# new scroll saw



## windows20 (28 Mar 2009)

first off hi every1

had a jet scroll saw now for about six months now.the thing is starting to get on my nerves now,so time to get new.so would like to know whats my best option for 1in the uk.
thanks 
andy


----------



## Gill (28 Mar 2009)

Hi Andy

Dish the dirt on the Jet! What don't you like about it? If you tell us, we may be able to point you towards something more suitable. I believe the Jet is one of a range of similar saws (SIP, Scheppach etc) which means it might be difficult to improve the quality without spending a significant amount. If you only use your machine occasionally, perhaps the Axminster AWFS18 might suit your needs; the next step up would be a Hegner, and the type of model would depend on how much you cherish variable speed.

Gill


----------



## windows20 (29 Mar 2009)

hi gill


ok where do i start.the 2 main problems with the jet is the blade tension,and the clamp system.the tension thing is at the back and has come apart about 3 time now,so had to put a nut and bolt in to keep it together.the clamping system uses a allen key and is a total waste of time,as it strips the allen every now and again.went out and got nut and bolts to repair that problem last week,but still not much better.i know this saw only cost me £90 it was only for me to practice on. so you see need to get a new saw now.
thanks 
andy


----------



## Geoffrey (29 Mar 2009)

Hi Andy Welcome to the forum.
Im with Gill on this one if you have progressed past the jet you might be in for a pain in your wallet. :shock:

Geoff


----------



## windows20 (29 Mar 2009)

hi 
ok just been on ebay and can get a dewalt for £470 all in,does that sound ok or can i get cheaper else where.
thanks 

andy


----------



## Geoffrey (29 Mar 2009)

Hi Andy i dont think you can get Dewalt scroll saws in uk is this a uk add or American if its in uk let me know and i will have look.
I have an Axminster AWFS 18 its a nice saw but the cast table is not Ground flat.
If i was to buy now would be Hegner Multicut 2  

GEOFF


----------



## Gill (29 Mar 2009)

Hi Andy

As Geoff says, DeWalt 788s are no longer marketed in this country so if you buy one, don't expect any support from the retailers.

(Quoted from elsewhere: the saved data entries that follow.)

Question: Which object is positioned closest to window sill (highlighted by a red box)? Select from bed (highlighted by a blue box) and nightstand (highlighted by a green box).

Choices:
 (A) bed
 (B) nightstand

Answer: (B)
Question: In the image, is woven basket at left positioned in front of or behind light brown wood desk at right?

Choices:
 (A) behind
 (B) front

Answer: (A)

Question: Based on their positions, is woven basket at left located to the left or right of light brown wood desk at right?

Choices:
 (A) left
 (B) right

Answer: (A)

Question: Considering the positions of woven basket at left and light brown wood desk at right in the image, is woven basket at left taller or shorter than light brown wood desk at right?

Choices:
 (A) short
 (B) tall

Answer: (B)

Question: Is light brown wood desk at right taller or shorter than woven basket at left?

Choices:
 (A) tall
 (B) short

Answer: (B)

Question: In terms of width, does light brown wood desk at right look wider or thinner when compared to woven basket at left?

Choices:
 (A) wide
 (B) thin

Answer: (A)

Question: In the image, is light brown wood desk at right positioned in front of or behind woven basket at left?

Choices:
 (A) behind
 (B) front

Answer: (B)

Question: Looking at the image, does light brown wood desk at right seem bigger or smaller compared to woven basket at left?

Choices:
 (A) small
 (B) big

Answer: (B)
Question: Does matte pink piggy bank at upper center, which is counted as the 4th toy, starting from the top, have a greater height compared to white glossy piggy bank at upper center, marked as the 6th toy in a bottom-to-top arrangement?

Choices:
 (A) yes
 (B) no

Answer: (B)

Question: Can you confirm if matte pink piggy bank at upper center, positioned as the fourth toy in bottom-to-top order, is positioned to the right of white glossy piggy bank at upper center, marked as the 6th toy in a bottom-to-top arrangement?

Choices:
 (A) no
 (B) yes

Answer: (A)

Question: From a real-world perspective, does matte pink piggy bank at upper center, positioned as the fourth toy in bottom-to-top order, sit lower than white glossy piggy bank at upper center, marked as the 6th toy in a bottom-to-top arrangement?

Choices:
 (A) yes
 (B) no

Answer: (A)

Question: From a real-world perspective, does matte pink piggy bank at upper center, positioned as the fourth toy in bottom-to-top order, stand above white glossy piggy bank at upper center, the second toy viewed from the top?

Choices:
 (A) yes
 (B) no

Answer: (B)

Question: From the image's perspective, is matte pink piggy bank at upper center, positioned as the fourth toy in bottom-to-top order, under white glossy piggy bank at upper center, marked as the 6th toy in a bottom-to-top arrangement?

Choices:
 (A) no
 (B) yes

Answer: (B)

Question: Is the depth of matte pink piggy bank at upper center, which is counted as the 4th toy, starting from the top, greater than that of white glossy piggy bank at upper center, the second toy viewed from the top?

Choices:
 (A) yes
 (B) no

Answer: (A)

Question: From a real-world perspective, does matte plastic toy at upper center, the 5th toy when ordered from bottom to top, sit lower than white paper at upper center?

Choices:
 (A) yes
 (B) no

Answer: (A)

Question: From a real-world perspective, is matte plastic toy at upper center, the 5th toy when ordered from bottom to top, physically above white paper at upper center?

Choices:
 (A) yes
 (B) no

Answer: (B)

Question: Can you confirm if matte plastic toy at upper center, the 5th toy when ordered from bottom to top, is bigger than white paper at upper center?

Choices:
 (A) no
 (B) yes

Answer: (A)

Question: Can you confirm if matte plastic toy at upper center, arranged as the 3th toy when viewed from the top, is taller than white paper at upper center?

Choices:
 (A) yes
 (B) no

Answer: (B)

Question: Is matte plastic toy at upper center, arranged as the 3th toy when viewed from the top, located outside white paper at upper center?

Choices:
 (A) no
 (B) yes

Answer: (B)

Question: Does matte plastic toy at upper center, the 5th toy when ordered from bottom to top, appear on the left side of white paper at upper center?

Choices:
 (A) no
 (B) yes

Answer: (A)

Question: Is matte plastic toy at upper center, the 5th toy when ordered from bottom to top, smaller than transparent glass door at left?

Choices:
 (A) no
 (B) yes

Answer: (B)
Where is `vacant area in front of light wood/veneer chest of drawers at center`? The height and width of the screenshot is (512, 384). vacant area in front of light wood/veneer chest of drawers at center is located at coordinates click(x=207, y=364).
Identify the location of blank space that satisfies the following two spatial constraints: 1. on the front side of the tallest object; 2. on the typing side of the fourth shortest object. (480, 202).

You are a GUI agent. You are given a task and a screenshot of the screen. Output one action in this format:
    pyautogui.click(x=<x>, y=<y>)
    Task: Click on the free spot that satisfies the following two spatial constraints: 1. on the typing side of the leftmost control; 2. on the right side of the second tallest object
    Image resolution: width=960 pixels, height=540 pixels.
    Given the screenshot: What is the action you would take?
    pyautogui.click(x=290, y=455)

I bought one a couple of years ago from a turner who was selling up. It's seen very little use and is a delight to use. I was once offered £300 + postage for it, sight unseen, by a scroller whose own DW788 was on its last legs. There's no way I'd sell it, especially when you consider that a new Hegner Multicut 2SV (its nearest UK competitor) would cost £708.40. In many ways, the DW788 is a better machine than the Hegner and I'd have thought that £470 was not expensive.

I searched eBay for the DW788 but couldn't find it, so I'm hesitant to comment on that particular machine. I suppose it wouldn't be fair to comment anyway.

Gill


----------



## windows20 (29 Mar 2009)

hi all

so if you hade the choice,which 1 would you do for.
the dewalt or the hegner
thanks 
andy


----------



## Geoffrey (29 Mar 2009)

Hi Andy have Look HERE www.alwayshobbies.com
they have Hegner multicut 1 and multicut vs the vs is £145- more.
it depends on what you make but would be a great upgrade on the jet  

Geoff


----------



## Gill (29 Mar 2009)

windows20":17zss9is said:


> hi all
> 
> so if you hade the choice,which 1 would you do for.
> the dewalt or the hegner
> ...



It's difficult to say. Given the choice of a new DeWalt 788 with full customer support or a new Hegner 2VS with full customer support, I'd opt for the DeWalt. However, that's not the choice, is it?

Gill


----------



## windows20 (29 Mar 2009)

hi

what to do,i like the dewalt,but if i get it from usa will get no customer support.but if i buy a second hand hegner will be in the same boat.no wounder im going grey  . 


andy


----------



## Gill (29 Mar 2009)

Don't forget that if you buy a DeWalt from the USA, you'll have to get it adapted for British electricity, pay the cost of shipping and also pay any import duty that's due. If you buy a second hand Hegner, you can get a mechanic from HegnerUK in Hailsham to service it (for a fee).

It must be said that the 788's blade clamping system is superior to the Hegner, which makes blade changing marginally faster. If you're going to make a lot of piercing cuts, the 788 probably has the edge.

Does that make the choice any easier or just add to the confusion   ?

Gill

PS I wonder how many Fox 16"saws you could get through for the cost of a Hegner or a DW788. Admittedly, the tension release is at the rear of the saw, but blade changing with the thumbscrew clamps should be pretty speedy. Fox is the brand stable companion of Delta, whose saws are no longer available in the UK but were excellent models for people who had out-grown basic saws.


----------



## windows20 (29 Mar 2009)

hi 

first off thanks for all your help.
lets just hope i done the right thing,just got my self a hegner multicut 2 S off ebay £340. should be here in the next few days,will let you know what its like.

thanks again
andy


----------



## Geoffrey (31 Mar 2009)

Hi Andy well done you now have the best scroll saw you can buy in the uk
you will get great back up from Hegner.
What you need now is a quick release clamp from Hegner  

Geoff :wink:


----------



## windows20 (1 Apr 2009)

got my saw today had to give it a go straight away  .what a difference a good saw makes.

andy


----------



## Gill (1 Apr 2009)

I'm pleased you're happy  .

Gill


----------